More Info Demanded On Animal Health Proposals

UK - The Royal Association of British Dairy Farmers has appealed for more essential basic information in its response to government’s draft Animal Health Bill consultation.
calendar icon 20 April 2010
clock icon 2 minute read

Cost benefit details of its proposed non-departmental public body, the Animal Health Organisation (AHO), are a priority, while the association has also expressed dismay at the heavy handed way in which the proposed cost sharing is being guarded by the Treasury.

“We have attempted to make a positive response to this consultation; in the first instance we consider the AHO to be a step in the right direction for animal health policy in England, however we find it extremely difficult to accept the draft legislation without knowing what the cost benefits will be,” says RABDF chairman, David Cotton.

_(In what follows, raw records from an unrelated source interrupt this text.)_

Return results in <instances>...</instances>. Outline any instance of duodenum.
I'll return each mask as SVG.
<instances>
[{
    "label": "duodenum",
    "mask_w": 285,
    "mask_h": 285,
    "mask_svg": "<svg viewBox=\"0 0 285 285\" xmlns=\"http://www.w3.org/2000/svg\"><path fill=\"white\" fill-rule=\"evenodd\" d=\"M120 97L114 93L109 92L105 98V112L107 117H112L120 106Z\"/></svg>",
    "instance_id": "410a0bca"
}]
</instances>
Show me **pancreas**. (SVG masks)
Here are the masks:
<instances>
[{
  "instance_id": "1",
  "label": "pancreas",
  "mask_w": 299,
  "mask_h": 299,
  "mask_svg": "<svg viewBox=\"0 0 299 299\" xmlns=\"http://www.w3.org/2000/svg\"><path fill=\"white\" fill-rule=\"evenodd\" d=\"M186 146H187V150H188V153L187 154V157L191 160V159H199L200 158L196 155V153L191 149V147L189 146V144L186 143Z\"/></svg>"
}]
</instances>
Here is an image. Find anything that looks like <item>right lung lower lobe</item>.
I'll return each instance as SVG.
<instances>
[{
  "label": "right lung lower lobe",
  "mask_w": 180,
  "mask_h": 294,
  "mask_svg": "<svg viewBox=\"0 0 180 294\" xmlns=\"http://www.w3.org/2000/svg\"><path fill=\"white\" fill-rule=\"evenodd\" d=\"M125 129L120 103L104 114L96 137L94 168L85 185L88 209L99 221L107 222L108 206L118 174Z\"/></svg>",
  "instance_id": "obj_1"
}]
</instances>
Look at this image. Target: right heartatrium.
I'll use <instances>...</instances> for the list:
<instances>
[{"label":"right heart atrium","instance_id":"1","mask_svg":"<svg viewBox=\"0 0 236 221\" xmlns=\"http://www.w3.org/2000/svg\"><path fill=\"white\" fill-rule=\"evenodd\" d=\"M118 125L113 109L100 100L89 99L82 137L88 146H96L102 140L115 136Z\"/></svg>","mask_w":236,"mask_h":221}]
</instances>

“We have been provided with little analysis on how creating a new body will benefit either government or industry and until such time we simply cannot fully support the measures.

“We have already supported the principles of responsibility and cost sharing and continue to believe that they can have the potential to deliver improved animal health within the national livestock population, but unless we are shown the details of how this can be achieved without impacting on the industry’s wallet, then we would like the entire policy making process to be slowed down.”

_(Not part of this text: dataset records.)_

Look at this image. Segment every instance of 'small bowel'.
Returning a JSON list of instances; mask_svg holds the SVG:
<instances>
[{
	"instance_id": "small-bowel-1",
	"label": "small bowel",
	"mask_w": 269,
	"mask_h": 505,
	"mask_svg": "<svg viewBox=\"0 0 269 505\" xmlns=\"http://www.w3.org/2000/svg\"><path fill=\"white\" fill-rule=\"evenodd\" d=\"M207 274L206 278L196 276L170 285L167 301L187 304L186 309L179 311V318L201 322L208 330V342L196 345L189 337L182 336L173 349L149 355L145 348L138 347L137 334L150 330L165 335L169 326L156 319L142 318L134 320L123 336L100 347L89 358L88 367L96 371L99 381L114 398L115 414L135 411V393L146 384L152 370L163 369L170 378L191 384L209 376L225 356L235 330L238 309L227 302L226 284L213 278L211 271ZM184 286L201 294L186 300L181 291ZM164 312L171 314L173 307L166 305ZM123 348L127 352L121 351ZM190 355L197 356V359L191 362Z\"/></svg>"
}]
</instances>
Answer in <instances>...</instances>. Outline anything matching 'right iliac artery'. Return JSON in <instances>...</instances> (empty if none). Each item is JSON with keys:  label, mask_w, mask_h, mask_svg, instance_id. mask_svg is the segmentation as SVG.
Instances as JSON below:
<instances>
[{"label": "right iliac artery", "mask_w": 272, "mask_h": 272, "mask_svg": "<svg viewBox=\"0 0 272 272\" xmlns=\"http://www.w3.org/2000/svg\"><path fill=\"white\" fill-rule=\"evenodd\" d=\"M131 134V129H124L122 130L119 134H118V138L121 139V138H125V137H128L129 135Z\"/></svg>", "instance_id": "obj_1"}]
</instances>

RABDF has also expressed concern that the government’s responsibility and cost sharing agenda is being rushed through, and that the Treasury is the main influencing force.

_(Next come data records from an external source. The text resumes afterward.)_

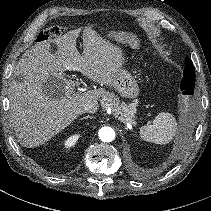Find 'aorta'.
Segmentation results:
<instances>
[{"mask_svg": "<svg viewBox=\"0 0 211 211\" xmlns=\"http://www.w3.org/2000/svg\"><path fill=\"white\" fill-rule=\"evenodd\" d=\"M99 138L103 142H111L115 139V131L113 128L105 126L102 127L98 132Z\"/></svg>", "mask_w": 211, "mask_h": 211, "instance_id": "762f6f07", "label": "aorta"}]
</instances>
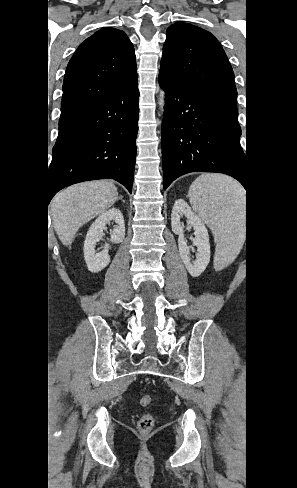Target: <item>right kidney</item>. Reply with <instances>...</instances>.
Masks as SVG:
<instances>
[{"label":"right kidney","mask_w":297,"mask_h":488,"mask_svg":"<svg viewBox=\"0 0 297 488\" xmlns=\"http://www.w3.org/2000/svg\"><path fill=\"white\" fill-rule=\"evenodd\" d=\"M111 220L117 223V226L111 231V242L121 243L125 238V224L122 212L118 208H111L103 212L89 228L84 242V258L91 272L101 271L110 262L108 254L109 244H106L104 250L99 253L95 251V245L101 240L105 226Z\"/></svg>","instance_id":"1"}]
</instances>
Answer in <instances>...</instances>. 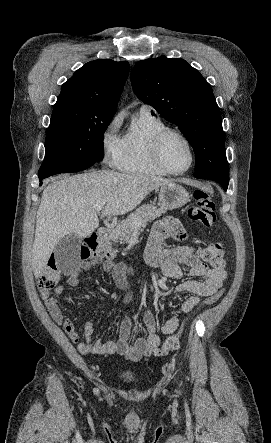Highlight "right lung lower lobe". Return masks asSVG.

“We get the impression that heavy handed tactics have been used by the Treasury to offload some governmental costs to the industry, costs such as the continuing burden of TB which is not the industry’s fault. Therefore we would like to see some more explanatory details from this office at the earliest opportunity.

“To prevent the industry losing any more confidence in Defra, we need the department to be more open with farmers and industry organisations, and not push on with the agenda without providing real detail on the AHO’s benefits,” he says, adding: “We believe this would also help the Responsibility and Cost Sharing Group chaired by Rosemary Radcliffe to provide clear recommendations to the Secretary of State on the benefits of such a body and ensure we have real partnership working.”